Saliva is something that we all don’t pay very much attention to, that is unless it’s flying out of someone’s mouth! But this essential fluid deserves more time in the limelight. After all, it kills bacteria, protects our teeth against decay, helps us speak and swallow, and contains all sorts of information about us- and that’s only to name a few! There is plenty more fascinating trivia about this essential bodily fluid that will lead to a greater appreciation for spit, spittle, slobber, or drool. Read on to learn how saliva does a body good!
You could produce enough saliva in a year to fill two bathtubs.
Production varies considerably from person to person, but on average most people produce 0.7 liters of saliva per day which is enough to fill two medium sized bathtubs a year.
It protects teeth and gums and helps to lubricate the mouth.
Saliva is an integral part of your oral health. It helps to kill bacteria, fight infection and prevent tooth decay.

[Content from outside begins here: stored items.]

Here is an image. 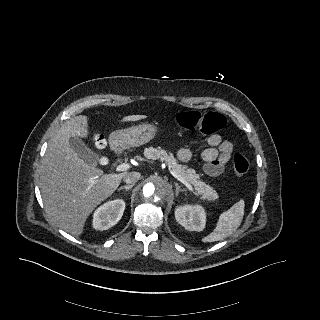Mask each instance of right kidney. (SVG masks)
I'll use <instances>...</instances> for the list:
<instances>
[{
    "label": "right kidney",
    "mask_w": 320,
    "mask_h": 320,
    "mask_svg": "<svg viewBox=\"0 0 320 320\" xmlns=\"http://www.w3.org/2000/svg\"><path fill=\"white\" fill-rule=\"evenodd\" d=\"M125 210L122 199L108 201L101 205L93 215V227L97 230H107L117 224Z\"/></svg>",
    "instance_id": "ca27d5eb"
}]
</instances>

Saliva helps break down food before it even enters the stomach
It helps to moisten food so it can be swallowed easily. It also contains the enzyme amylase that breaks some starches down into maltose and dextrin.
This necessary secretion helps wounds in the mouth heal faster than wounds elsewhere on the body.
Saliva is filled with a protein called histatin that is a known as an antibacterial agent.
It is the mouths primary defense against tooth decay.
Decay result from bacteria in plaque that generate acids, which attack tooth minerals. The buffering systems of saliva help counteract this acid formation. The watery flow helps wash away the sugars and food particles that, when broken down, also produce tooth-damaging acids.
The watery liquid secreted by your salivary glands contains natural painkillers.
Your saliva is rich with a substance called opiorphin: a painkiller six times more powerful than morphine.
It can reveal your age.
The DNA in our spittle changes over time. As we age, our DNA undergoes a process called methylation. This chemical process activates certain genes and shuts others off, based on environmental factors. By focusing on two genes most affected by the change, scientists can detect a person’s age to within five years.
Parents have super spit.
Researchers believe when parents orally clean pacifiers, they’re transferring some of their own harmless bacteria into the baby’s mouth
Saliva effects your health every moment of every day. To maintain the health of your mouth, make sure to visit your dentist. Dentists are involved with aspects of salivary gland function and saliva production, such as diagnosing problems, management, and treatment.